TEROPONGPUBLIK.CO,ID <<<>>> musibah longsor kembali terjadi di jalur lintas Lebong - Rejang Lebong, tepatnya di Desa Talang Ratu, Kecamatan Rimbo Pengadang, Kabupaten Lebong. Longsor ini mengakibatkan ancaman putus totalnya akses jalan di wilayah tersebut.
Kepala Pelaksana BPBD Provinsi Bengkulu, Herwan Antoni, menjelaskan melalui telepon bahwa pemerintah provinsi telah mengambil langkah cepat untuk mengatasi masalah longsor ini. Langkah-langkah tersebut termasuk penambahan alat berat di lokasi longsor guna mempercepat pembersihan material dan membuka akses jalan baru agar masyarakat tetap dapat menggunakan jalur lintas ini.
"Kami telah menurunkan tiga kendaraan berat (Excavator) ke lokasi. Alat berat pertama sudah berada di sana sejak longsor pertama beberapa minggu lalu. Dua alat berat tambahan dari PU Provinsi kini juga sudah beroperasi di lokasi longsor. Kami membabat tebing tinggi dekat lokasi untuk membuka akses jalan baru," ujar Herwan pada Minggu, 19 Mei.

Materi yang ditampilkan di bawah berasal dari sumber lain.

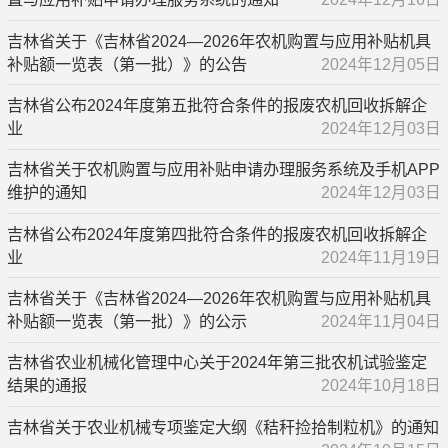
吉林省关于《吉林省2024—2026年农机购置与应用补贴机具
补贴额一览表（第一批）》的公告
2024年12月05日
吉林省公布2024年度第五批符合条件的报废农机回收拆解企
业
2024年12月03日
吉林省关于农机购置与应用补贴申请办理服务系统及手机APP
维护的通知
2024年12月03日
吉林省公布2024年度第四批符合条件的报废农机回收拆解企
业
2024年11月19日
吉林省关于《吉林省2024—2026年农机购置与应用补贴机具
补贴额一览表（第一批）》的公示
2024年11月04日
吉林省农业机械化管理中心关于2024年第三批农机试验鉴定
结果的通报
2024年10月18日
吉林省关于农业机械专项鉴定大纲《秸秆捡拾制粒机》的通知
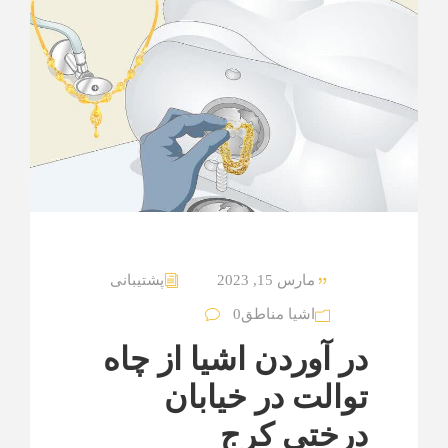
مارس 15, 2023
پشتیبانی
اشیا مناطق
0
در آوردن اشیا از چاه
توالت در خیابان
درختی کرج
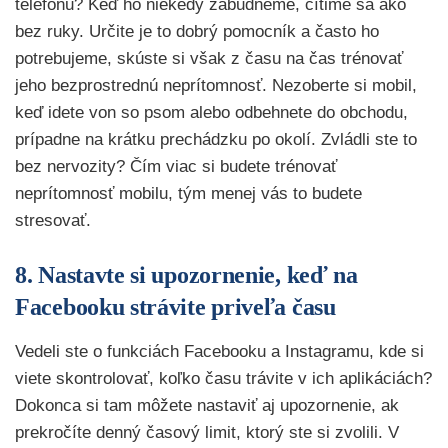
telefónu? Keď ho niekedy zabudneme, cítime sa ako
bez ruky. Určite je to dobrý pomocník a často ho
potrebujeme, skúste si však z času na čas trénovať
jeho bezprostrednú neprítomnosť. Nezoberte si mobil,
keď idete von so psom alebo odbehnete do obchodu,
prípadne na krátku prechádzku po okolí. Zvládli ste to
bez nervozity? Čím viac si budete trénovať
neprítomnosť mobilu, tým menej vás to budete
stresovať.
8. Nastavte si upozornenie, keď na
Facebooku strávite priveľa času
Vedeli ste o funkciách Facebooku a Instagramu, kde si
viete skontrolovať, koľko času trávite v ich aplikáciách?
Dokonca si tam môžete nastaviť aj upozornenie, ak
prekročíte denný časový limit, ktorý ste si zvolili. V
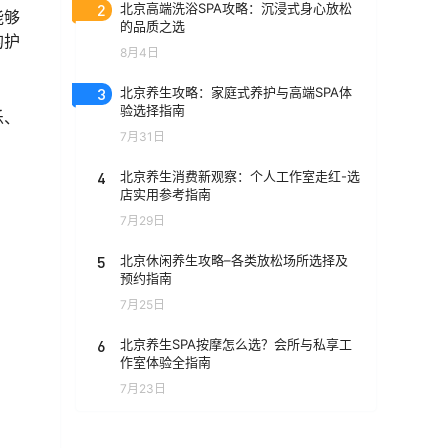
2
北京高端洗浴SPA攻略：沉浸式身心放松
能够
的品质之选
的护
8月4日
3
北京养生攻略：家庭式养护与高端SPA体
验选择指南
乐、
7月31日
4
北京养生消费新观察：个人工作室走红-选
店实用参考指南
7月29日
5
北京休闲养生攻略–各类放松场所选择及
预约指南
7月25日
6
北京养生SPA按摩怎么选？会所与私享工
作室体验全指南
7月23日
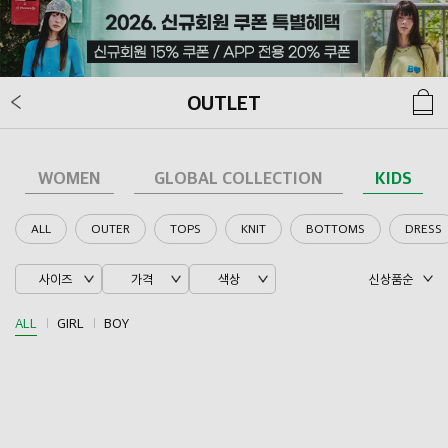
OUTLET
WOMEN
GLOBAL COLLECTION
KIDS
ALL
OUTER
TOPS
KNIT
BOTTOMS
DRESS
사이즈
가격
색상
신상품순
ALL
GIRL
BOY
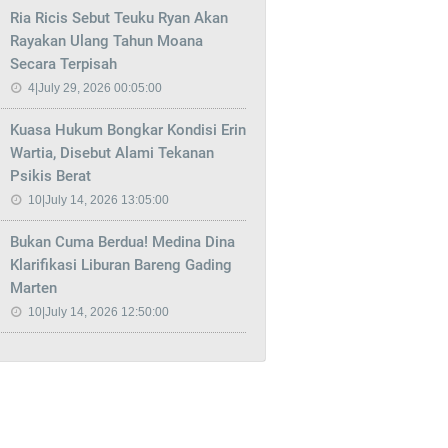
Ria Ricis Sebut Teuku Ryan Akan
Rayakan Ulang Tahun Moana
Secara Terpisah
4|July 29, 2026 00:05:00
Kuasa Hukum Bongkar Kondisi Erin
Wartia, Disebut Alami Tekanan
Psikis Berat
10|July 14, 2026 13:05:00
Bukan Cuma Berdua! Medina Dina
Klarifikasi Liburan Bareng Gading
Marten
10|July 14, 2026 12:50:00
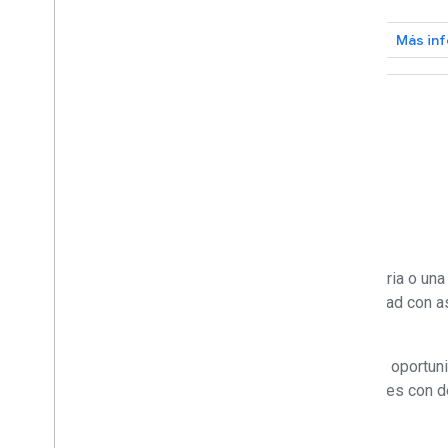
Más información
Más in
Un acelerador para todos
Ya sea que te enfoques en una geografía, una industria o una
acelerador puede ayudarte a llevar tu idea a la realidad con a
de productos, estadísticas y mucho más.
Durante el programa, también recibirás capacitación, oportu
liderazgo y la oportunidad de compartir tus soluciones con 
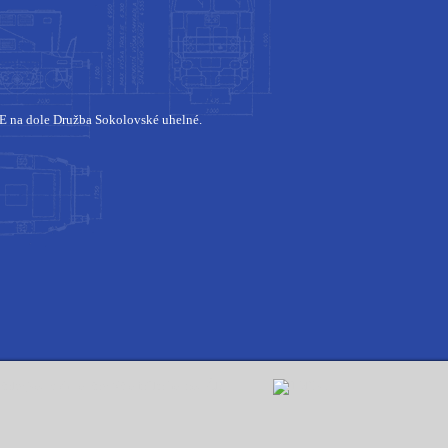
7 E na dole Družba Sokolovské uhelné.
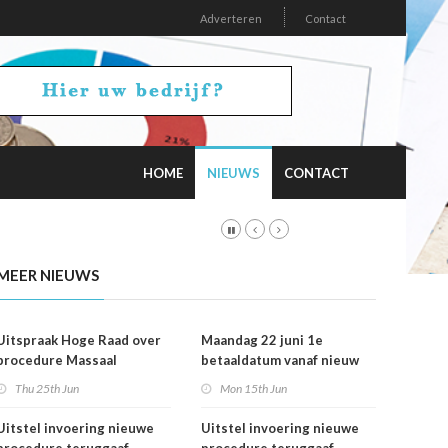
Adverteren
Contact
HOME
NIEUWS
CONTACT
MEER NIEUWS
Uitspraak Hoge Raad over
Maandag 22 juni 1e
procedure Massaal
betaaldatum vanaf nieuw
Bezwaar Plus
rekeningnummer
Thu 25th Jun
Mon 15th Jun
Uitstel invoering nieuwe
Uitstel invoering nieuwe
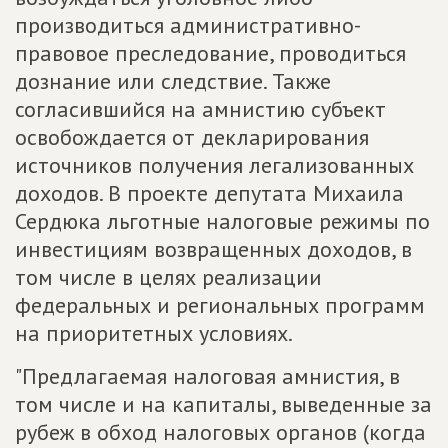
производиться административно-
правовое преследование, проводиться
дознание или следствие. Также
согласившийся на амнистию субъект
освобождается от декларирования
источников получения легализованных
доходов. В проекте депутата Михаила
Сердюка льготные налоговые режимы по
инвестициям возвращенных доходов, в
том числе в целях реализации
федеральных и региональных программ
на приоритетных условиях.
"Предлагаемая налоговая амнистия, в
том числе и на капиталы, выведенные за
рубеж в обход налоговых органов (когда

Menurut keterangan Herwan Antoni, akses jalan baru tersebut dibangun dengan membabat tebing di sekitar lokasi longsor untuk mempercepat arus lalu lintas. Hingga pukul 19.00 malam, akses jalan di Desa Talang Ratu, Kecamatan Rimbo Pengadang, Kabupaten Lebong, sudah bisa dilalui oleh kendaraan roda dua.
Namun, kendaraan roda empat masih belum dapat melalui jalan tersebut selama 1 hingga 2 hari ke depan karena pelebaran jalan masih berlangsung di lokasi. "Untuk kendaraan roda empat, sementara ini belum bisa melewati jalan tersebut selama 1 hingga 2 hari ke depan. Saat ini hanya motor dan pejalan kaki yang bisa melintas. Kami sedang fokus membuka badan jalan baru di sekitar longsor," tutup Herwan Antoni.
Upaya pemerintah ini diharapkan dapat segera memulihkan akses jalan lintas Lebong - Rejang Lebong sehingga mobilitas masyarakat kembali normal dan risiko akibat longsor dapat diminimalisir di masa depan.